A William Hazlitt essay, 'On The Want Of Money.'
and his diction to pound the need for the Want of money
The wantof money loses us friends not worth the keeping, mistresses who are naturally jilts orcoquets; it cuts us out of society, to which dress and equipage are the only introduction;and deprives us of a number of luxuries and advantages of which the only good is, thatthey can only belong to the possessors of a large fortune.
Burns 1 Andrew Burns AP Language and Composition Mr
Thomas Wedgewood, that there is aprinciple of compensation in the human mind which equalizes all situations, and by whichthe absence of anything only gives us a more intense and intimate perception of the reality;that insult adds to pride, that pain looks forward to ease with delight, that hunger alreadyenjoys the unsavoury morsel that is to save it from perishing; that want is surrounded withimaginary riches, like the poor poet in Hogarth, who has a map of the monies of Peruhanging on his garret walls; in short, that "we can hold a fire in our hand by thinking on thefrosty Caucasus" - but this hypothesis, though ingenious and to a certain point true, is tobe admitted only in a limited and qualified sense.There are two classes of people that I have observed who are not so distinct as might beimagined - those who cannot keep their own money in their hands, and those who cannotkeep their hands from other people's.
You’ll Succeed Even if the deadline is hard on heels
Players are sometimes reduced to great extremity, by the seizure of their scenesand dresses, or (what is called) , which hinders them from acting;as authors are prevented from finishing a work, for want of money to buy the booksnecessary to be consulted on some material point or circumstance, in the progress of it.
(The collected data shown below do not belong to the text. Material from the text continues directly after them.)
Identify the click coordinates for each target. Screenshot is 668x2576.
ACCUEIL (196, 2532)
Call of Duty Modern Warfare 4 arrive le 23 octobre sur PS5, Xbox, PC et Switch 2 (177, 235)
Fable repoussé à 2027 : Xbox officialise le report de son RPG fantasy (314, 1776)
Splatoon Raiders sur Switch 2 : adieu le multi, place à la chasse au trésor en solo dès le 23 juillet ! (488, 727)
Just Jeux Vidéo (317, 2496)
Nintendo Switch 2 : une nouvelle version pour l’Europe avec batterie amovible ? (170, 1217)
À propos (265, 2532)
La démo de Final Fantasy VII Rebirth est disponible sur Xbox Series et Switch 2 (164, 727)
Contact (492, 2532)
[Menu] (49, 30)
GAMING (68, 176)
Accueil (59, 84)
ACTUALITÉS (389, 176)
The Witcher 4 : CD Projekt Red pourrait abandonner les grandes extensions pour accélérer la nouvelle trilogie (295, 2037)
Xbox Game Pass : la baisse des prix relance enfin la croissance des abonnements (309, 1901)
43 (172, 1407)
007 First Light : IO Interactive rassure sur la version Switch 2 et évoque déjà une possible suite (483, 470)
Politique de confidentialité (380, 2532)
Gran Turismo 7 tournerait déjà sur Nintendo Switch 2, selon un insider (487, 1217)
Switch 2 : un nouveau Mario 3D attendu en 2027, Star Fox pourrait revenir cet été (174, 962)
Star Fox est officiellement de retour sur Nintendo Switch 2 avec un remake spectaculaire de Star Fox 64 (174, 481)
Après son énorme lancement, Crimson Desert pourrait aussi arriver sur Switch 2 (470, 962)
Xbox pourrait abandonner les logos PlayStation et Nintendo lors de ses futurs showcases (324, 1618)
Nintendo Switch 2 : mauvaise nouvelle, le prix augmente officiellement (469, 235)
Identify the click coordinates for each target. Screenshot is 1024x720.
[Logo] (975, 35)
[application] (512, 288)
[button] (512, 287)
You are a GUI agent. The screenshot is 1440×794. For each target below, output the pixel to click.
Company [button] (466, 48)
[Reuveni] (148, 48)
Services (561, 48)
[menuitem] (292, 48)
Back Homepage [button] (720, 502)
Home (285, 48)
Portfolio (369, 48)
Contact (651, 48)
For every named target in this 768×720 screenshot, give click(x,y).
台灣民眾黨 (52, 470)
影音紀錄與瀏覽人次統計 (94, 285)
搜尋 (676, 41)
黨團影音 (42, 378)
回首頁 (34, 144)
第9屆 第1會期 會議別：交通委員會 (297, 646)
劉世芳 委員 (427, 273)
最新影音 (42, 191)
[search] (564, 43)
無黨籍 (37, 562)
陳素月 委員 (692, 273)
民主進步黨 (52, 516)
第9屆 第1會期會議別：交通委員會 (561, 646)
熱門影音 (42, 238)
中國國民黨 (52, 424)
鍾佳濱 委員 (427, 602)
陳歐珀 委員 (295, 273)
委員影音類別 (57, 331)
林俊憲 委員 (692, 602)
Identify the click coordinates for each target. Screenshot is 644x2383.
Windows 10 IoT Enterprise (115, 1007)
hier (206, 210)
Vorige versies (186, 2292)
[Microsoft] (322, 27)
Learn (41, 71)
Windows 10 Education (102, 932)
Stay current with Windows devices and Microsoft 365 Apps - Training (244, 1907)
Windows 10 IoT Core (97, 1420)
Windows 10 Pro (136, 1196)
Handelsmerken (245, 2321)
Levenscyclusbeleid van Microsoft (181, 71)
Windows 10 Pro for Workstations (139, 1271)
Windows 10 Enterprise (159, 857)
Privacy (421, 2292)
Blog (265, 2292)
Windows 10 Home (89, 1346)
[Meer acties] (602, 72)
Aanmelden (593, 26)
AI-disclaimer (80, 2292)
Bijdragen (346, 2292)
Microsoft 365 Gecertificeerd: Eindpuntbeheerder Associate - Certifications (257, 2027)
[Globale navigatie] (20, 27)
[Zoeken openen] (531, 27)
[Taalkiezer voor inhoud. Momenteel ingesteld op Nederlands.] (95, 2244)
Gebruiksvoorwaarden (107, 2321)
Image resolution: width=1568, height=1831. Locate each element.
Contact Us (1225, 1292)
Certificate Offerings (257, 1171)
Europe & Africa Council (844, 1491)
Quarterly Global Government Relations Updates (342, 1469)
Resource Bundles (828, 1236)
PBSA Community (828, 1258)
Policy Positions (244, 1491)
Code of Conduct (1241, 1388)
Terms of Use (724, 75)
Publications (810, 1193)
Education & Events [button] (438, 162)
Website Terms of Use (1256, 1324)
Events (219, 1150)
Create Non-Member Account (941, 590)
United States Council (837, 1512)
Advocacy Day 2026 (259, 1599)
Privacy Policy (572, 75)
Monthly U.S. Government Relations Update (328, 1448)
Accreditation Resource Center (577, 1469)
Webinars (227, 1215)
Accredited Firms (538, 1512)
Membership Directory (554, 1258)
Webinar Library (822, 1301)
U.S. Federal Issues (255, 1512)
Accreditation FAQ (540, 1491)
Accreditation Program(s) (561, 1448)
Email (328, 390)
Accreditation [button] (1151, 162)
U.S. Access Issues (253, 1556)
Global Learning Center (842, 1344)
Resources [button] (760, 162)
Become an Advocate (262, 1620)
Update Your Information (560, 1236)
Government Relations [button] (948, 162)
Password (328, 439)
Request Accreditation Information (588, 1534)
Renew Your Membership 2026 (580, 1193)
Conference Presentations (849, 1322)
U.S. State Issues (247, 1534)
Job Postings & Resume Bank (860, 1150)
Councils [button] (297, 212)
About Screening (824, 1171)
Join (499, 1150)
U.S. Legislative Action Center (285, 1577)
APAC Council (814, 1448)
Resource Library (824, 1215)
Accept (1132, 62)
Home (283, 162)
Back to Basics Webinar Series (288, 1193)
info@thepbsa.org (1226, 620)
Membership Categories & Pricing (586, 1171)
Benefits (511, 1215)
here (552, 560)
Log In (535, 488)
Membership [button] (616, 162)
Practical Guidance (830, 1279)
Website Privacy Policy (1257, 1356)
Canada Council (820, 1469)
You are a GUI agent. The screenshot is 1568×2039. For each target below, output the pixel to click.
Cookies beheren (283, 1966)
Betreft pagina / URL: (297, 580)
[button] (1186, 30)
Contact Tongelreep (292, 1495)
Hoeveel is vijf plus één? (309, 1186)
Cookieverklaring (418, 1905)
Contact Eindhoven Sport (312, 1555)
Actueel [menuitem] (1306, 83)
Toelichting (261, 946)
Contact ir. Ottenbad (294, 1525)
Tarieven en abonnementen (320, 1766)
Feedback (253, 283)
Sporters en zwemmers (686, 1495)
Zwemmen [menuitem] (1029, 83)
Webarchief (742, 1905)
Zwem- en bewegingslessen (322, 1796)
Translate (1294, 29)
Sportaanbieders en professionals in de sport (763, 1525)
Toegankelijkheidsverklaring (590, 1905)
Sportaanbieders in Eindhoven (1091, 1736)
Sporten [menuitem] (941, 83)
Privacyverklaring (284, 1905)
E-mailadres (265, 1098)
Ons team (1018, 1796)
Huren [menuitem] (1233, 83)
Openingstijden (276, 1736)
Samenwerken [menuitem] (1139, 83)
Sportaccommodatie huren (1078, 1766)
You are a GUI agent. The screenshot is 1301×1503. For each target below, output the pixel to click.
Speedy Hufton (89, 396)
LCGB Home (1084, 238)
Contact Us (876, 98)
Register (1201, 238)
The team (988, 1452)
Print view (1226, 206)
Midterm Literary Analysis Papers: Student Examples
In earlier times, before the diffusion ofluxury, of knowledge, and other sources of enjoyment had become common, and acted asa diversion to the cravings of avarice, the passionate admiration, the idolatry, the hungerand thirst of wealth and all its precious symbols, was a kind of madness or hallucination,and Mammon was truly worshipped as a god!It is among the miseries of the want of money, not to be able to pay your reckoning at aninn - or, if you have just enough to do that, to have nothing left for the waiter; - to bestopped at a turnpike gate, and forced to turn back; - not to venture to call a hackney-coach in a shower of rain - (where you have only one shilling left yourself, it is a tohave it taken out of your pocket by a friend, who comes into your house eating peachesin a hot summer's-day, and desiring you to pay for the coach in which he visits you); - notto be able to purchase a lottery-ticket, by which you might make your fortune, and get outof all your difficulties; - or to find a letter lying for you at a country post-office, and not tohave money in your pocket to free it, and be obliged to return for it the next day.